===== Data for processing =====

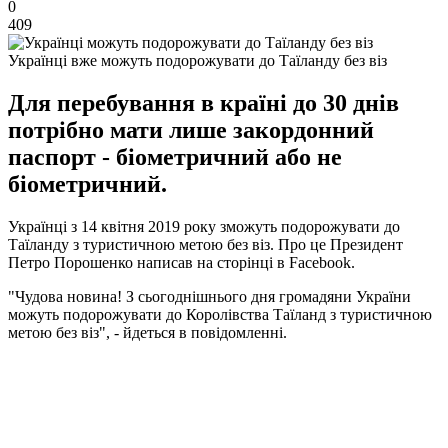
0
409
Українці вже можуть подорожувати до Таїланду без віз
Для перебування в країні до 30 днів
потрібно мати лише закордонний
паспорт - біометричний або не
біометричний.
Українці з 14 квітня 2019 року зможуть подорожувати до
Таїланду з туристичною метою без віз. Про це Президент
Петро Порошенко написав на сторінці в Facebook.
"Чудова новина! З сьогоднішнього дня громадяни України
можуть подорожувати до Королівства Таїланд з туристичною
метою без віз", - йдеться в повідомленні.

=====
===== Data for processing =====

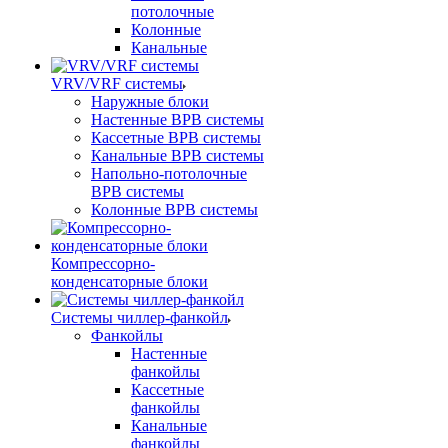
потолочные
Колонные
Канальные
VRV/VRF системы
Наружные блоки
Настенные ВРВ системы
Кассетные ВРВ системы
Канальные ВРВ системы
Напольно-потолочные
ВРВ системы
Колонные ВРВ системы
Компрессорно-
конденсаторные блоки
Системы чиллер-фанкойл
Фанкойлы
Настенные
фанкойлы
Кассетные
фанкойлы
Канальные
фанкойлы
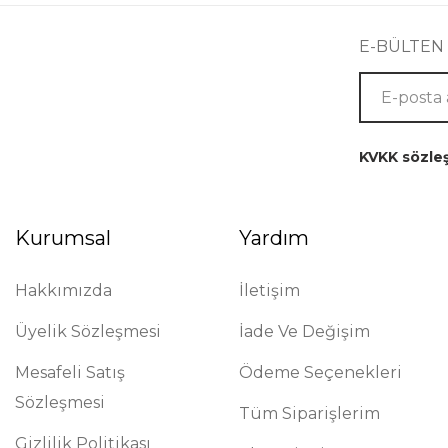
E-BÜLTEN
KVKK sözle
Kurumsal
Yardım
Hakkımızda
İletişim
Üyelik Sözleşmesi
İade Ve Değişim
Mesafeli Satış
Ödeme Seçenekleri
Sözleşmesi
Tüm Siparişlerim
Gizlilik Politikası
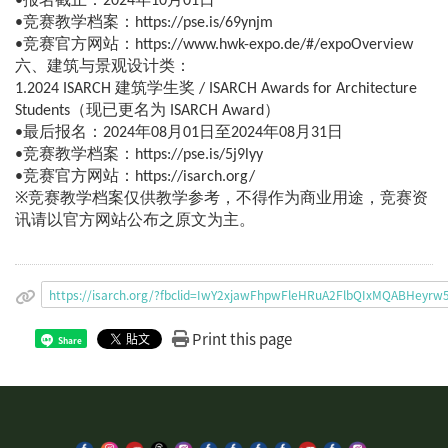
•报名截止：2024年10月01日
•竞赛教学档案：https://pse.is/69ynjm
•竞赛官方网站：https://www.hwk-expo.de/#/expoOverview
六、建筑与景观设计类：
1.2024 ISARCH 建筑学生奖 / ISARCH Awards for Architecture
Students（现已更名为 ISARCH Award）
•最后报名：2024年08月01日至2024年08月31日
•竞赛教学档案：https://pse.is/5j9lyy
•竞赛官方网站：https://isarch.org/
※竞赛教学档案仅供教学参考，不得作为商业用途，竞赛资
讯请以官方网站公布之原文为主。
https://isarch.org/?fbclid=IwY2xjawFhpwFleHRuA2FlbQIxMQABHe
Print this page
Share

=====

Your objective =
Within the listing above, find every line containing the string "туристичною" and return it.

Task response =
Таїланду з туристичною метою без віз. Про це Президент
можуть подорожувати до Королівства Таїланд з туристичною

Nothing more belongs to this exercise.